As our nation experiences the initial peak and abatement of Covid-19 infections and deaths, many will reflect on what we could have done better and how we could have acted sooner. It is clear Covid-19 will be an event that will reshape society in lasting ways. As we look to the future, we can anticipate continual waves of innovation across multiple platforms including effective testing, digital health, anti-viral medicines and ultimately vaccines. If all goes well, America’s nightmare will be over, right?
Perhaps, but only if we anticipate and take proactive measures now to address what could be an even greater societal and medical problem. Following Covid-19’s infection of the lung and resultant inflammation and pneumonia, a significant fraction of survivors will sustain a condition, known as pulmonary fibrosis (lung scarring). Pulmonary fibrosis has the potential to create lasting disabilities and ultimately extract more lives than the entire acute phase of this pandemic.
Let’s not get caught flatfooted, again.
At this moment, we have an opportunity to proactively unleash the power of American science on the gathering storm that will soon confront us – the long term effects from Covid-19. Thanks to our national mitigation efforts, conservative models predict that only tens of millions of Americans (hundreds of millions worldwide) will ultimately be infected by the Covid-19 virus before a vaccine becomes available in 2021. The vast majority of people will experience no to moderate symptoms and recover fully, while up to 15% will experience severe to critical illness, ending in one of three ways: – approximately one quarter will die, one quarter will recover fully and nearly half will develop long-term lung scarring (pulmonary fibrosis) with diminished lung function. The impact on quality of life for survivors would be immeasurable.
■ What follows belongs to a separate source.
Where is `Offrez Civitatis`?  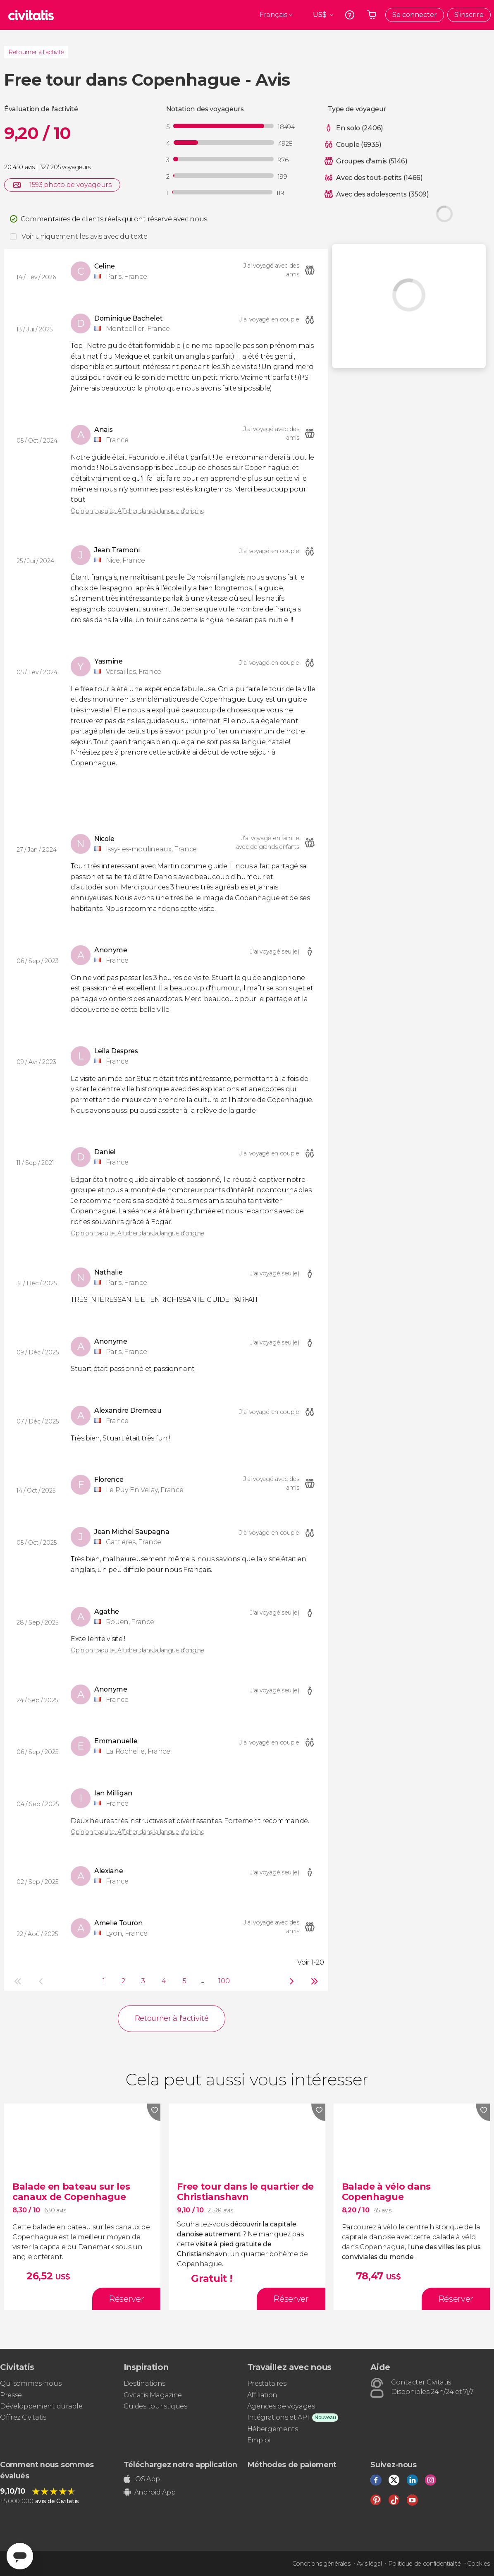 Offrez Civitatis is located at coordinates (23, 2417).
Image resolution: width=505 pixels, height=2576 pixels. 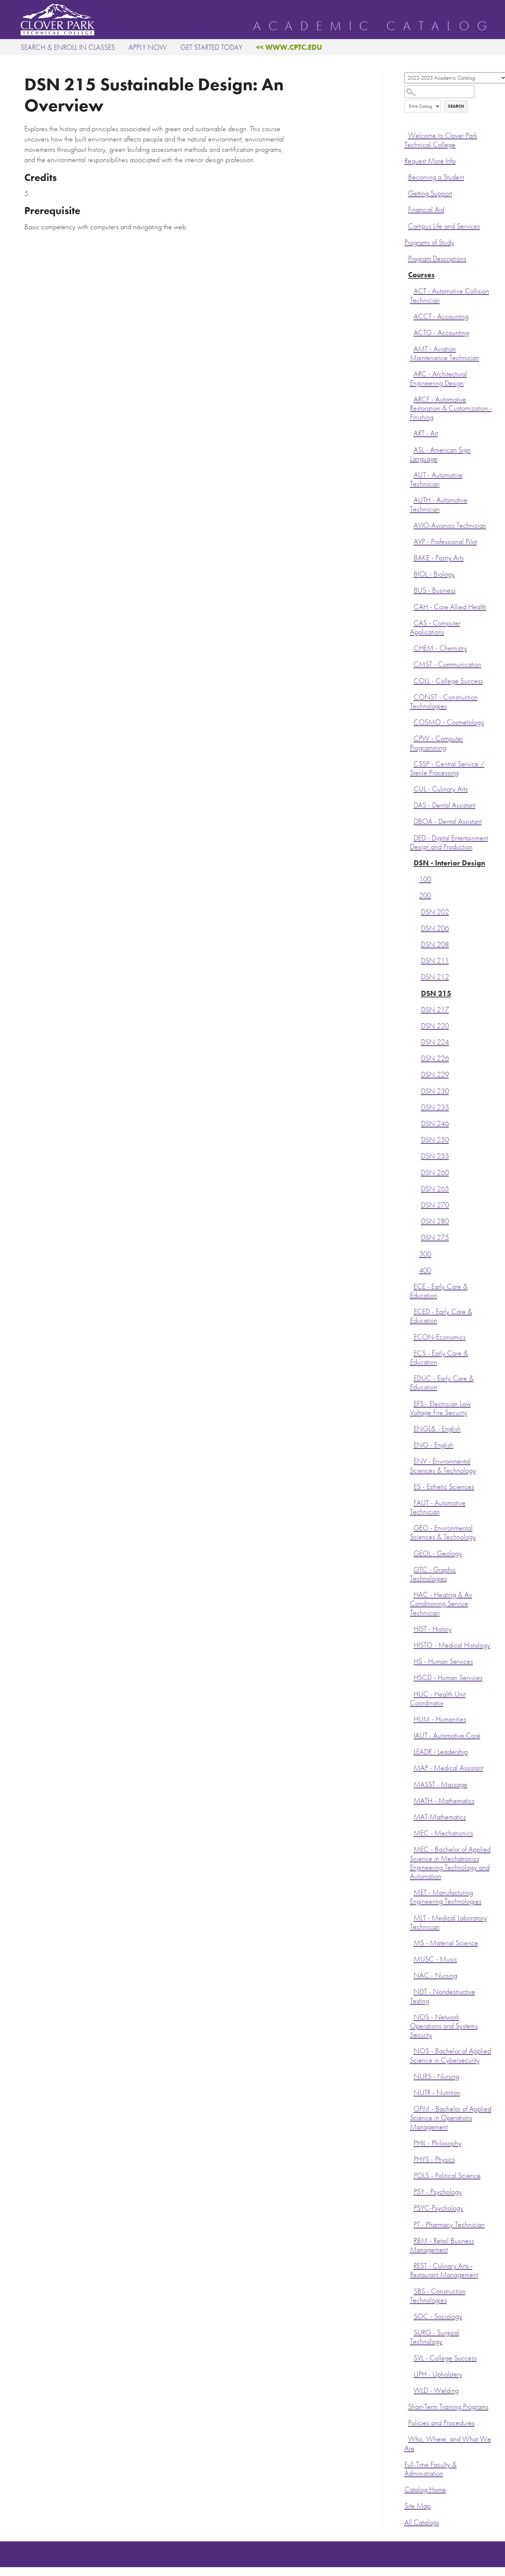 I want to click on [Show More of FAUT - Automotive Technician], so click(x=412, y=1502).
Reviewing data from the highly related SARS-CoV in 2003, reveals that 36% to 62% of survivors experienced sustained pulmonary fibrosis and diminished lung function. Given the similarities of SARS-CoV and Covid-19 viruses and the body’s response to them, we can anticipate that, by the end of the pandemic, many thousands of Americans who have survived severe cases of Covid-19 will be left to deal with lingering effects of the virus and crippling pulmonary fibrosis which may require supplemental oxygen, ventilator support, and possibly even lung transplantation.
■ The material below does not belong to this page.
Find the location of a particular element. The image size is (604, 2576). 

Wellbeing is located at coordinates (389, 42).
The pulmonary fibrosis and diminished lung function seen following SARS, and anticipated following Covid-19, strongly resembles Idiopathic Pulmonary Fibrosis (IPF), a lung disease characterized by low-grade pulmonary inflammation and progressive fibrosis. While we cannot extrapolate with certainty that Covid-19 pulmonary fibrosis and IPF diseases are identical, it is concerning that the majority of IPF patients succumb to respiratory failure within 2-3 years. The approved therapies for IPF are pirfenidone and nintedanib, which delay disease progression in only ~15% of patients. Lung transplant remains the only cure for IPF. Currently, there are 160,000 IPF patients in the US. Assuming a similar mortality rate to IPF, it is possible that the death and disability from Covid-19-related chronic lung disease could be several-fold the expected 50,000 to 100,000 deaths from acute Covid-19 infection.
The potential magnitude of this looming problem is of great societal and economic concern. As treatment options for pulmonary fibrosis are limited, our nation must anticipate and mount a call-to-action now to expedite the development of novel therapies to prepare for the next inevitable wave of disease stemming from Covid-19. Let’s get a running start as we wish we had with testing and anti-virals a few months ago.